Following revelations of a breach at Tino’s Greek Cafe in Texas, a spokesperson for the Austin Police Department (APD) set off a bit of a firestorm both in the media and backchannel by raising the possibility that the breach might be at Heartland Payment Systems. As reported by KVUE’s Andrew Horansky on August 12:
Sgt. Greer did not say that Heartland was at fault. He did not rule out the possibility that their security system may have been breached.
“It’s still too early in our investigation to know that,” Sgt. Greer said.

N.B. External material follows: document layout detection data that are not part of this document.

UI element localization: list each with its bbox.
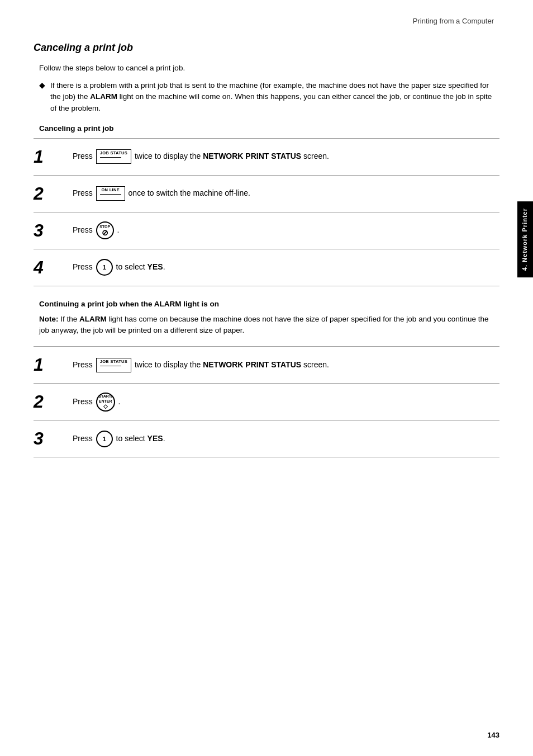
bullet-note: If there is a problem with a print job t…	[34, 80, 499, 114]
continuing-step-1: 1 Press JOB STATUS twice to display the …	[34, 347, 499, 384]
header-title: Printing from a Computer	[413, 17, 494, 25]
page-number: 143	[487, 731, 499, 739]
page-container: Printing from a Computer Canceling a pri…	[0, 0, 533, 756]
continuing-step-2: 2 Press START/ ENTER ◇ .	[34, 384, 499, 420]
note-text: Note: If the ALARM light has come on bec…	[34, 314, 499, 337]
cont-step-content-1: Press JOB STATUS twice to display the NE…	[67, 347, 499, 384]
page-header: Printing from a Computer	[34, 17, 499, 25]
intro-text: Follow the steps below to cancel a print…	[34, 64, 499, 72]
press-label-2: Press	[73, 188, 95, 197]
press-label-4: Press	[73, 262, 95, 271]
side-tab: 4. Network Printer	[517, 201, 533, 277]
press-label-1: Press	[73, 152, 95, 160]
cont-step-content-3: Press 1 to select YES.	[67, 420, 499, 457]
cancel-step-4: 4 Press 1 to select YES.	[34, 249, 499, 286]
cancel-step-2: 2 Press ON LINE once to switch the machi…	[34, 175, 499, 212]
continuing-section: Continuing a print job when the ALARM li…	[34, 300, 499, 337]
cont-step-number-2: 2	[34, 384, 67, 420]
cancel-step-3: 3 Press STOP ⊘ .	[34, 212, 499, 249]
note-label: Note:	[39, 315, 59, 323]
cont-step-number-3: 3	[34, 420, 67, 457]
step-number-3: 3	[34, 212, 67, 249]
job-status-key-2: JOB STATUS	[96, 358, 131, 372]
key-1-circle-cancel: 1	[96, 259, 113, 276]
cont-press-label-1: Press	[73, 360, 95, 368]
press-label-3: Press	[73, 225, 95, 234]
step-content-3: Press STOP ⊘ .	[67, 212, 499, 249]
cancel-step-1: 1 Press JOB STATUS twice to display the …	[34, 138, 499, 175]
cont-step-text-2: .	[118, 396, 121, 405]
step-text-2: once to switch the machine off-line.	[129, 188, 250, 197]
stop-key: STOP ⊘	[96, 221, 114, 239]
cont-press-label-3: Press	[73, 433, 95, 442]
cont-step-number-1: 1	[34, 347, 67, 384]
cont-press-label-2: Press	[73, 396, 95, 405]
continuing-step-3: 3 Press 1 to select YES.	[34, 420, 499, 457]
job-status-key-1: JOB STATUS	[96, 149, 131, 164]
cont-step-content-2: Press START/ ENTER ◇ .	[67, 384, 499, 420]
step-text-1: twice to display the NETWORK PRINT STATU…	[135, 152, 329, 160]
start-enter-key: START/ ENTER ◇	[96, 393, 115, 412]
step-number-4: 4	[34, 249, 67, 286]
continuing-heading: Continuing a print job when the ALARM li…	[34, 300, 499, 308]
cancel-section-heading: Canceling a print job	[34, 124, 499, 133]
section-title: Canceling a print job	[34, 42, 499, 54]
on-line-key: ON LINE	[96, 186, 125, 201]
side-tab-text: 4. Network Printer	[521, 208, 528, 271]
step-content-4: Press 1 to select YES.	[67, 249, 499, 286]
step-content-2: Press ON LINE once to switch the machine…	[67, 175, 499, 212]
step-number-2: 2	[34, 175, 67, 212]
cont-step-text-1: twice to display the NETWORK PRINT STATU…	[135, 360, 329, 368]
step-content-1: Press JOB STATUS twice to display the NE…	[67, 138, 499, 175]
key-1-circle-cont: 1	[96, 431, 113, 447]
continuing-steps-table: 1 Press JOB STATUS twice to display the …	[34, 346, 499, 457]
cancel-steps-table: 1 Press JOB STATUS twice to display the …	[34, 138, 499, 286]
step-number-1: 1	[34, 138, 67, 175]
step-text-4: to select YES.	[116, 262, 165, 271]
step-text-3: .	[117, 225, 120, 234]
cont-step-text-3: to select YES.	[116, 433, 165, 442]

A subsequent report by KVUE’s Jim Bergamo made an even stronger statement:
APD believes the company which handles Tino’s electronic transactions is at fault. That company, Heartland Payment Systems, was breached earlier this summer when thieves hacked into the Driskill hotel’s parent company, getting credit and debit card information of those who dined at the hotel’s restaurants. Heartland issued a statement denying any involvement in the Tino’s breach, saying the problems, “clearly point to a localized intrusion initiated within the stores, either in their point-of-sale system or as a result of other fraud…the company is unaware of any broader issue.”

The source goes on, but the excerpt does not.